Who Knew Texas Pete Wasn’t From Texas? | Cape Law Firm
Congress to Investigate Foreign Ownership of U.S. Farmland
Members of the House Agriculture and Oversight Committee recently sent a letter to the Government Accountability Office requesting a study into foreign investment in U.S. farmland, citing national and food security concerns. As reported in the Wall Street Journal, foreign investors hold roughly 3% of privately held U.S. agricultural land, which amounts to about 37.6 million acres. Canadian investors hold the largest share of foreign-owned farmland, with about one third. The letter from Rep. Glenn Thompson (R. Pa.) and Rep. James Comer (R. Ky.) raised concerns about plans by a Chinese company’s plans to build wet corn milling plant near an Air Force base in North Dakota was cited in the letter as a concern for limiting foreign ownership.
Land ownership laws vary widely by State regarding foreign ownership of farmland. At least 14 States specifically limit or prohibit foreign ownership, while others only require reporting to State agencies.
EPA Rejects Petition to Add Regulations for Treated Seed
Last month the EPA issued its decision to reject a 2017 Petition requesting rules for regulating treated seed. Treated seed falls under FIFRA’s “treated articles” exemption, meaning that the treated seed does not need its own FIFRA registration if the pesticide used for the treatment is already registered for such uses. EPA’s decision will end a current lawsuit brought by environmental groups to require EPA to take action on the 2017 Petition. However, a new lawsuit may be filed to challenge EPA’s rejection of the Petition.
In its rejection, EPA also announced that it intends to seek additional information on whether treated seed is being sold or used in a manner inconsistent with pesticide labeling. The Agency acknowledged that “the seed bag tag labeling is the primary means by which instructions are communicated to downstream distributors, sellers, and users, typically the farmers, of such treated seed.” Thus, EPA intends to further investigate current pesticide labeling for clarity and completeness regarding treated seed and provided two areas of focus:
“EPA intends to ensure that treating pesticide labeling instructions to the user of the treating pesticide include (1) the requirement that seed bag tag labeling accompany the treated seed when distributed and sold; and (2) that such labeling include adequate use, storage, and disposal instructions of the treated seed and that the distribution or sale of the treated seed in a manner inconsistent with those instructions is the distribution or sale of an unregistered pesticide.”

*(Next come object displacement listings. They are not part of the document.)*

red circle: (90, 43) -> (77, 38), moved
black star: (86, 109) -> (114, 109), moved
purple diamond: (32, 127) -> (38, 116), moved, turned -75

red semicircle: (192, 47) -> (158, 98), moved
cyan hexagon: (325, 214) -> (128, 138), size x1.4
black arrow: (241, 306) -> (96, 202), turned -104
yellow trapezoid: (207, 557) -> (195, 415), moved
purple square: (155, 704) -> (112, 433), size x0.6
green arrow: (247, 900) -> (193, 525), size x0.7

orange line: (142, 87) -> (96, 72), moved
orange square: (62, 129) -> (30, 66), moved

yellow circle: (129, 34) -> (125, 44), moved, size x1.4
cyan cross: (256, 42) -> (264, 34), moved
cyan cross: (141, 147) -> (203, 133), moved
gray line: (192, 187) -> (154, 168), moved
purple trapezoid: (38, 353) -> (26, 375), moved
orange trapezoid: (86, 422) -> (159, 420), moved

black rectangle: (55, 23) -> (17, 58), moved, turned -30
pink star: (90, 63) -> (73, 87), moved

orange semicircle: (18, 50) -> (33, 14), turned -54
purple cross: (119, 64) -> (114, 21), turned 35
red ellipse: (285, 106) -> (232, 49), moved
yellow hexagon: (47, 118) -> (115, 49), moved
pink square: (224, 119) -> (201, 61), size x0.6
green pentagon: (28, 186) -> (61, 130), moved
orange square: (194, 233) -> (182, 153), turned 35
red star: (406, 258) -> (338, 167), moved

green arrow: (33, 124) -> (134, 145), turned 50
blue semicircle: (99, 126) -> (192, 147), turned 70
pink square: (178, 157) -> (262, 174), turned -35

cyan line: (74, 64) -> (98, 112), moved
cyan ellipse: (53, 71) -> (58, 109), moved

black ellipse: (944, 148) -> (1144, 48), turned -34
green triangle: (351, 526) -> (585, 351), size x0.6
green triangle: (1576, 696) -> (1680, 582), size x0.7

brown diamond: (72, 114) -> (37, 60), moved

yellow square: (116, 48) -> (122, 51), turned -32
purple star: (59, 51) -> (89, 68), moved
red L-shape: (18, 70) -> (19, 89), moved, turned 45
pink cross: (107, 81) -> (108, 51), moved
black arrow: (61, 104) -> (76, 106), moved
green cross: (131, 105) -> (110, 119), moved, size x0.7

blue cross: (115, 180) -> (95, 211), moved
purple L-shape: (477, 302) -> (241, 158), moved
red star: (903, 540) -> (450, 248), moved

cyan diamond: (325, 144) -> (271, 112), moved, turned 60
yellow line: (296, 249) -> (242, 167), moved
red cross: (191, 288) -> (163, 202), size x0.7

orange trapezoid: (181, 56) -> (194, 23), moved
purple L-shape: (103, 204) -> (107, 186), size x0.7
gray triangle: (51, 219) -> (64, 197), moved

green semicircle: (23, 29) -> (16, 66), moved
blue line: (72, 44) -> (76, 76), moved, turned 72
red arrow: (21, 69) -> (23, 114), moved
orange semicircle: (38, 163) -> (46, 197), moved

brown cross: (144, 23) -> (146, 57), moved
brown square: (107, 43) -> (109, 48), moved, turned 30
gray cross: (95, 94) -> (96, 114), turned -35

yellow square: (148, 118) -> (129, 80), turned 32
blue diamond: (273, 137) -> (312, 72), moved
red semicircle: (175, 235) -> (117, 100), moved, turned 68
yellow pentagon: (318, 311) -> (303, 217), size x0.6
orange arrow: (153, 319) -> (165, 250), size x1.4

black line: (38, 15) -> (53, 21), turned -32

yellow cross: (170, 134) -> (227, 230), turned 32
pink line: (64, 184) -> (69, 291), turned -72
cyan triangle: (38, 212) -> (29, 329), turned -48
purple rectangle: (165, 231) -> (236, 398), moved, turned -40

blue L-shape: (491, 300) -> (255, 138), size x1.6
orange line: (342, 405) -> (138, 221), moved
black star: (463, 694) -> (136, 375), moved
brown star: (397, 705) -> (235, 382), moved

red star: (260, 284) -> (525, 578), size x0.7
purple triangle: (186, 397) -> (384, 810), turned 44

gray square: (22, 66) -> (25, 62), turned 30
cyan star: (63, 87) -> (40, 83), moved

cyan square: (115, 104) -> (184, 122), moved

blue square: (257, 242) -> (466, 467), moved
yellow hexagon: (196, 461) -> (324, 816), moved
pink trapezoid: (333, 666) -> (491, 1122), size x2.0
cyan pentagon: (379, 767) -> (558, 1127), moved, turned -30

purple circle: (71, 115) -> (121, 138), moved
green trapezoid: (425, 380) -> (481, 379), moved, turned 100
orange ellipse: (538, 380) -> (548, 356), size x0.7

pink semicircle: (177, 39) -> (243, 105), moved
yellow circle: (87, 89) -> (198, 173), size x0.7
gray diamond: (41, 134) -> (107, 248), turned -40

Who Knew Texas Pete Wasn’t From Texas?
A California resident has filed a class-action lawsuit against T.W. Garner Food Co., the maker of Texas Pete brand hot sauce, alleging that he bought the sauce because he thought it was made in Texas, only to later find out that it is made in North Carolina. The branding on the sauce includes a cowboy with a lasso and a white star. The plaintiff claims that he either would not have bought the sauce, or would have paid less than the $3 he bought it for had he known it wasn’t made in Texas. The suit’s claims include deceptive practices and false advertising.